After three days of sorting, my sister, mother and I sat down to go through her jewelry boxes. The memories were fun – the bird and flower and dragonfly pins she always wore when teaching because her kindergarten and first grade students loved them. [The articulated owl was my favorite.] We found several cameos [see my August 7 post Carved in Stone–or Shell]. And pearls, of all lengths. Seems GGG-Great Grandmother Grace loves pearls.
In a box marked “Keepsakes” we found hat pins and buttons and old marbles. And a watch fob. The card with it says it belonged to GGG’s father, my Great Grandfather Ole, a Norwegian wheat farmer from North Dakota.
The chain is nothing fancy but there is a bit of bling on it that brought a wonderful surprise. The square gold locket fob hanging from the center held an old photo of my Great Grandmother Julia.
The find got me thinking: what kind of bling would you find on a gentleman’s dressing table in the 1800s?
A fancy button waiting to be sewn back onto a vest. We found a few of those, military coat buttons mostly, carefully pinned to cards identifying the owners.
Cufflinks of gold, perhaps declaring the gentleman’s membership in an organization like the Masons.
The most common bit of bling would likely be a pocket watch and chain, that extra little something that showed a man’s taste, his position, and sometimes offered a glimpse into his life.
The pocket watch has been around since the 1500s. Originally a status symbol only the very rich could afford, by the 19th century most anyone who wanted one could buy one.
Attached to the pocket watch would be a chain, one end secured to his clothing, the other to the watch. Most commonly, the chain would hook through a button hole on his vest or coat, leaving the chain to drape across his middle to the pocket containing the watch. The chain was functional–it kept his watch attached to his person should it accidentally slip from the pocket–but it could also be jewelry.
My Great Grandfather’s watch chain was made of human hair. I assume the chain was braided by Julia for Ole–perhaps it was a gift for him when they were betrothed. I can imagine him, all spiffed up and looking proud, with that chain and fob adorning his vest.
What is a fob, you ask? Fobs are medallions that would hang from the end of a gentleman’s watch chain. Their purpose was to help pull the watch from their vest pocket.
They could be made of the same material as the chain: gold, silver, hair, etc. Here’s a good example – the fob is the small length of braided hair chain hanging by the button finding.

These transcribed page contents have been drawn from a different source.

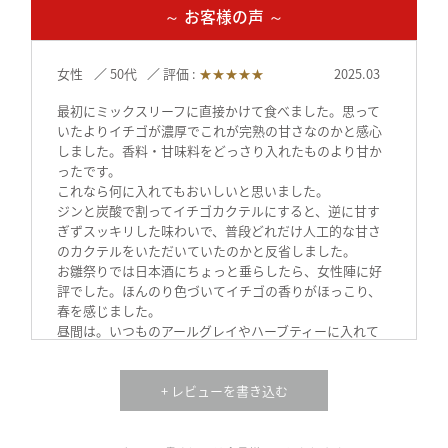
～ お客様の声 ～
女性
50代
評価 :
★★★★★
2025.03
最初にミックスリーフに直接かけて食べました。思って
いたよりイチゴが濃厚でこれが完熟の甘さなのかと感心
しました。香料・甘味料をどっさり入れたものより甘か
ったです。
これなら何に入れてもおいしいと思いました。
ジンと炭酸で割ってイチゴカクテルにすると、逆に甘す
ぎずスッキリした味わいで、普段どれだけ人工的な甘さ
のカクテルをいただいていたのかと反省しました。
お雛祭りでは日本酒にちょっと垂らしたら、女性陣に好
評でした。ほんのり色づいてイチゴの香りがほっこり、
春を感じました。
昼間は。いつものアールグレイやハーブティーに入れて
います。天然のイチゴって、人をしあわせにしてくれま
すね。とても心が贅沢になりました。(試食モニター)
+ レビューを書き込む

See the little loop at the end? From there the gentleman could hang almost any bit of bling he wished.
The fob could display the family crest.
Or be covered with gold and jewels.
It could be a locket, like Great Grandfather Ole’s. Or perhaps a cameo.
There were Double Albert chains, named for Queen Victoria’s husband, with a fob hanging from the center.
And the fob wasn’t an exclusively male piece of jewelry. Women commonly wore very ornate little fobs such as decorated balls or baskets of flowers or lockets.
In Victorian times, garment clip chains were worn by women on the pocket of a blouse or waist band of a skirt and were worn by men clipped directly on the trouser pocket or vest pocket.
Women also wore their watches on long chains, or slides. The slide was a very long chain with a slide in the middle that could be adjusted to the length that looked best with the lady’s garment. The slide itself could be engraved, or decorated with seed pearls or small gemstones.
Or perhaps she preferred to wear a pin.
The possibilities were only limited by the wearer’s taste and financial means.
Does anyone you know wear a pocket watch? What’s the most unusual watch fob you’ve seen?